### Problem details
Look through the records and copy every line in which "صفقة" appears.

**********

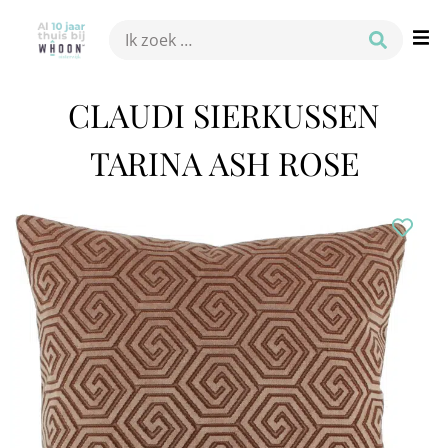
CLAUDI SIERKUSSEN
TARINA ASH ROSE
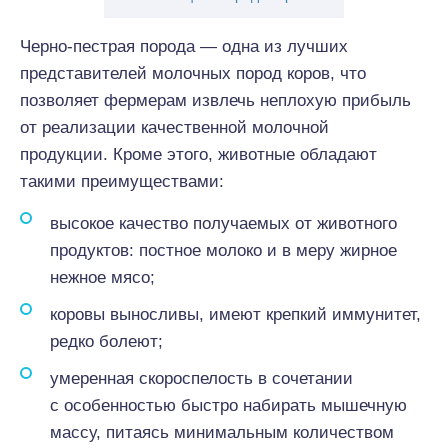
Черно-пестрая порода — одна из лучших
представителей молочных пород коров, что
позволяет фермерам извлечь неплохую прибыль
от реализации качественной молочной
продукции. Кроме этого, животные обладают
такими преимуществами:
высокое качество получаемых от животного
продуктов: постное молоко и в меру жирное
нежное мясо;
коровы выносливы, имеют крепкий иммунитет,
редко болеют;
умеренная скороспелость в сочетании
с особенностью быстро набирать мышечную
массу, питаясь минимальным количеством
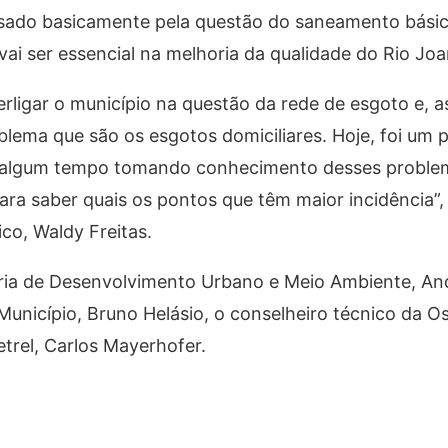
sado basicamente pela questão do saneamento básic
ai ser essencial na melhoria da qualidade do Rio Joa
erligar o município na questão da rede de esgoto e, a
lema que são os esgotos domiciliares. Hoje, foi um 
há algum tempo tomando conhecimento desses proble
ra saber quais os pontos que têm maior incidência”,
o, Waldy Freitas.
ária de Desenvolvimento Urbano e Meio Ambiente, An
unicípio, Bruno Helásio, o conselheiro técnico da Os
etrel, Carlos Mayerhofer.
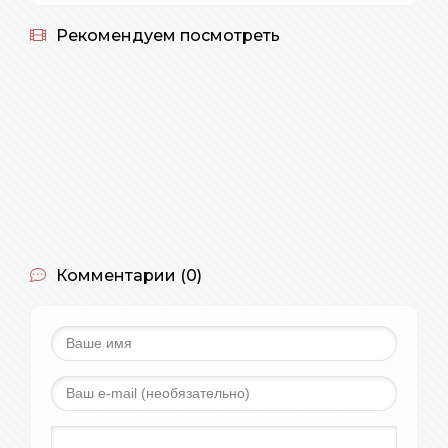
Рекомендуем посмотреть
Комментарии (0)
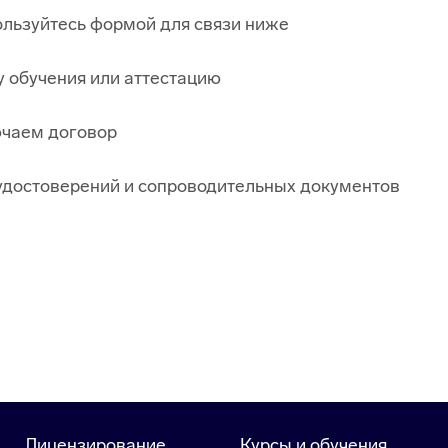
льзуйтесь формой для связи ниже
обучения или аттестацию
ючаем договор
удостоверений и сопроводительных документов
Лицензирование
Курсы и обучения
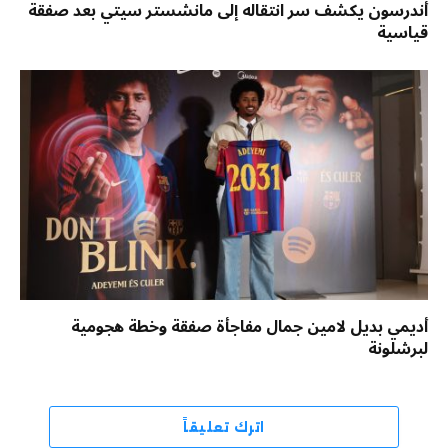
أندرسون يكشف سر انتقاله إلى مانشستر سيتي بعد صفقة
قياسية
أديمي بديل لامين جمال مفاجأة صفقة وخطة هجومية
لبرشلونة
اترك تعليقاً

**********

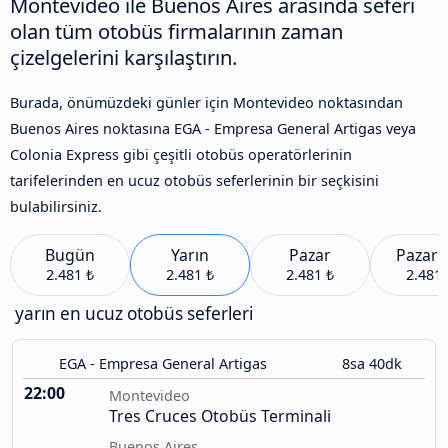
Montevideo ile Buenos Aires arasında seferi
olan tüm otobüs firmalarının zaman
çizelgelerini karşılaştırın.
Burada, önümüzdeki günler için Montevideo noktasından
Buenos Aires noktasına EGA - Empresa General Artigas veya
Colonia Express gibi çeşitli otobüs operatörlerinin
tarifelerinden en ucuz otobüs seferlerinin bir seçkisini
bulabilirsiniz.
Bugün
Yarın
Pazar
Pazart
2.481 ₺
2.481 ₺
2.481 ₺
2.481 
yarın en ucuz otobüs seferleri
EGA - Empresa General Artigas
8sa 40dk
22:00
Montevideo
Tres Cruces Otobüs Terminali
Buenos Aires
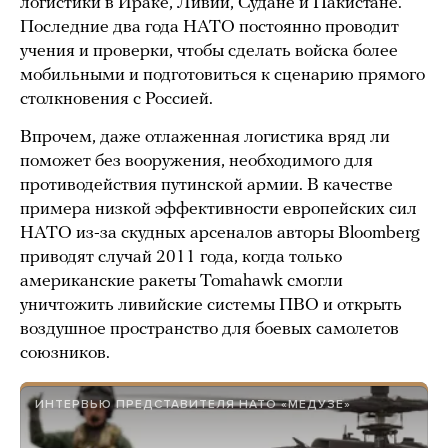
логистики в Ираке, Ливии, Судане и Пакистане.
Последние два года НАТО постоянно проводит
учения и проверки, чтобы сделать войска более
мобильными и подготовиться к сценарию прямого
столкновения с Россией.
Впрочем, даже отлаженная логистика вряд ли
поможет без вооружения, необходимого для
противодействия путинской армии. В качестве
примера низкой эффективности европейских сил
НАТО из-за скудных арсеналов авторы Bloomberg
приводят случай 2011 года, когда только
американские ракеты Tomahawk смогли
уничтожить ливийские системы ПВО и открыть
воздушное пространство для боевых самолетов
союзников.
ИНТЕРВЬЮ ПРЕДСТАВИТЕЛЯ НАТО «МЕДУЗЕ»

**********

### Completed task
أندرسون يكشف سر انتقاله إلى مانشستر سيتي بعد صفقة
أديمي بديل لامين جمال مفاجأة صفقة وخطة هجومية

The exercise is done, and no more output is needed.